The incident has been told in many books. One of them is Donnie Eichar’s Dead Mountain: The Untold Story of the Dyatlov Pass Incident (2013).

Chronology

Eichar noted the beginning was the formation of an expedition group by Igor Dyatlov, a 23-year-old young man who studied radio engineering at the Ural Polytechnic Institute. The name of the event is taken from its last name, intended as a kind of tribute.

The six climbers were also male, plus two women, each of whom knew each other because of one campus. Besides Dyatlov, there were Yuri Dehoshenko, Lyudmila Dubinina, Yuri Krivonischenko, Alexander Kolevatov, Zinaida Kolmogorov, Rustem Slobodin, Nikolai Thibeaux-Brignolles, and Semyon Zolotaryov.

victims of dyatlov pass

Ascent is not a strange case because they are Level II professional climbers and will rise to Level III when returning from the climb. Their mission is to reach Mount Otorten, which is 10 km from the site of death.
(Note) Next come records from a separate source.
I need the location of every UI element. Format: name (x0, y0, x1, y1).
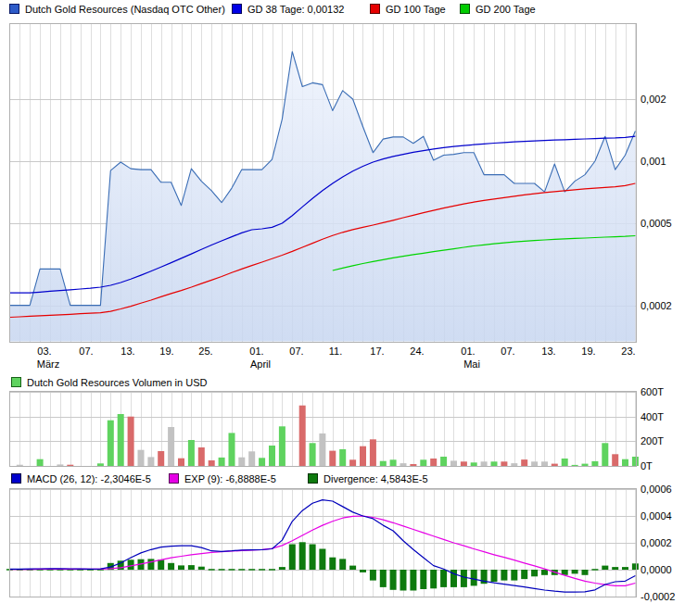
legend-swatch-icon (232, 4, 242, 14)
y-axis-tick-label: 400T (641, 411, 664, 422)
divergence-bar (349, 566, 356, 570)
volume-bar (360, 446, 366, 466)
volume-bar (238, 458, 245, 466)
macd-y-axis-labels: 0,00060,00040,00020,0000-0,0002 (641, 484, 675, 602)
divergence-bar (319, 549, 325, 571)
volume-bar (400, 463, 407, 466)
volume-bar (279, 426, 285, 466)
volume-bar (531, 461, 538, 466)
divergence-bar (248, 569, 255, 571)
volume-bar (339, 449, 346, 466)
volume-bar (602, 443, 608, 466)
volume-bar (410, 464, 416, 466)
month-label: April (250, 358, 271, 370)
volume-bar (37, 459, 44, 466)
legend-label: GD 100 Tage (386, 4, 446, 15)
month-label: Mai (463, 358, 480, 370)
volume-bar (591, 461, 598, 466)
divergence-bar (219, 569, 225, 571)
volume-bar (229, 433, 235, 466)
legend-swatch-icon (308, 473, 318, 484)
volume-bar (562, 459, 568, 466)
divergence-bar (128, 559, 134, 570)
divergence-bar (380, 570, 387, 587)
divergence-bar (521, 570, 527, 579)
volume-y-axis-labels: 600T400T200T0T (641, 386, 664, 471)
volume-bar (259, 458, 265, 466)
legend-swatch-icon (169, 473, 179, 484)
divergence-bar (178, 565, 184, 570)
legend-swatch-icon (370, 4, 380, 14)
date-tick-label: 01. (461, 346, 475, 357)
volume-bar (622, 459, 628, 466)
date-tick-label: 07. (289, 346, 303, 357)
price-y-axis-labels: 0,0020,0010,00050,0002 (641, 94, 672, 311)
divergence-bar (310, 545, 316, 571)
volume-bar (67, 465, 73, 466)
divergence-bar (430, 570, 437, 588)
divergence-bar (461, 570, 467, 587)
y-axis-tick-label: 0,0002 (641, 537, 672, 548)
volume-bar (420, 459, 426, 466)
volume-bar (511, 463, 517, 466)
y-axis-tick-label: 0,0000 (641, 564, 672, 575)
volume-bar (521, 459, 527, 466)
volume-bar (138, 450, 145, 466)
legend-item: GD 100 Tage (370, 4, 446, 15)
legend-label: EXP (9): -6,8888E-5 (184, 473, 276, 484)
divergence-bar (582, 570, 589, 575)
volume-bar (299, 406, 306, 466)
volume-bar (97, 463, 104, 466)
volume-bar (158, 451, 164, 466)
date-tick-label: 23. (621, 346, 635, 357)
divergence-bar (279, 567, 285, 570)
volume-bar (17, 465, 23, 466)
volume-bar (481, 461, 488, 466)
date-tick-label: 07. (501, 346, 514, 357)
chart-canvas: 0,0020,0010,00050,0002600T400T200T0T0,00… (0, 0, 685, 616)
volume-bar (248, 451, 255, 466)
volume-bar (188, 440, 195, 466)
divergence-bar (259, 569, 265, 571)
divergence-bar (289, 545, 296, 571)
volume-bar (632, 457, 639, 466)
divergence-bar (501, 570, 507, 581)
divergence-bar (471, 570, 477, 585)
date-tick-label: 11. (329, 346, 342, 357)
legend-swatch-icon (11, 473, 21, 484)
stock-chart-page: 0,0020,0010,00050,0002600T400T200T0T0,00… (0, 0, 685, 616)
divergence-bar (209, 569, 215, 571)
price-area-fill (9, 52, 635, 342)
divergence-bar (158, 559, 164, 570)
divergence-bar (229, 569, 235, 571)
y-axis-tick-label: 0,0004 (641, 510, 672, 522)
divergence-bar (370, 570, 376, 581)
divergence-bar (299, 542, 306, 570)
divergence-bar (541, 570, 548, 575)
volume-bar (168, 427, 174, 466)
volume-bar (612, 454, 618, 466)
volume-bar (501, 461, 507, 466)
volume-bar (450, 460, 457, 466)
y-axis-tick-label: 0,002 (641, 94, 666, 105)
legend-item: EXP (9): -6,8888E-5 (169, 473, 276, 484)
divergence-bar (491, 570, 498, 582)
divergence-bar (602, 566, 608, 570)
legend-swatch-icon (460, 4, 470, 14)
legend-item: Dutch Gold Resources Volumen in USD (11, 377, 207, 388)
legend-label: MACD (26, 12): -2,3046E-5 (27, 473, 151, 484)
y-axis-tick-label: 0T (641, 460, 653, 471)
legend-item: Divergence: 4,5843E-5 (308, 473, 428, 484)
volume-bar (198, 447, 205, 466)
volume-bar (108, 421, 114, 466)
divergence-bar (420, 570, 426, 589)
y-axis-tick-label: 0,0002 (641, 300, 672, 311)
date-tick-label: 03. (37, 346, 51, 357)
date-tick-label: 01. (249, 346, 263, 357)
legend-label: Dutch Gold Resources Volumen in USD (27, 377, 207, 388)
divergence-bar (531, 570, 538, 576)
volume-bar (329, 451, 336, 466)
volume-bar (491, 461, 498, 466)
y-axis-tick-label: 200T (641, 435, 664, 446)
date-tick-label: 13. (541, 346, 555, 357)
After riding in trains and trucks, on January 27, 1959, Dyatlov and his eight colleagues began exploring the prefix route from Vizhai City. A diary and camera photo archive shows the team arrived at the end of the valley on January 31 and prepared to climb.

Conditions at the site suddenly worsened. A heavy snowstorm fell—blurry vision. The team accidentally walked towards the route to the top of Kholat Syakhl.

When they came to their senses, they stopped and built a tent on a mountainside, instead of in a valley of trees 1.5 kilometers away. It is said that the reason was that Dyatlov did not want the team to lose energy because it had already gone up.

Dyatlov should notify his sports club on campus on February 12. But there was no news until the deadline passed. About a week ago, police and assisted by Soviet troops began a search operation using planes and helicopters.

The Finding

On February 26, the tent was found in a heavily damaged condition. There was a large tear, which the investigation team concluded came from within, at the top to bottom. There are climbers’ belongings in them, including warm clothes and shoes, most of which have been covered in snow.

The first two bodies, Krivonischenko and Dehoshenko, were found about two kilometers from the tent, under a cedar tree, near a small fireplace. Both are not wearing shoes and only wearing underwear – which is strange considering the temperature outside the tent reaches -30 degrees Celsius.

Investigators found three bodies of other climbers in the area between the tent and the cedar trees. They were Dyatlov, Kolmogorov, and Slobodin, who looked as if they were dying on their way to the tent.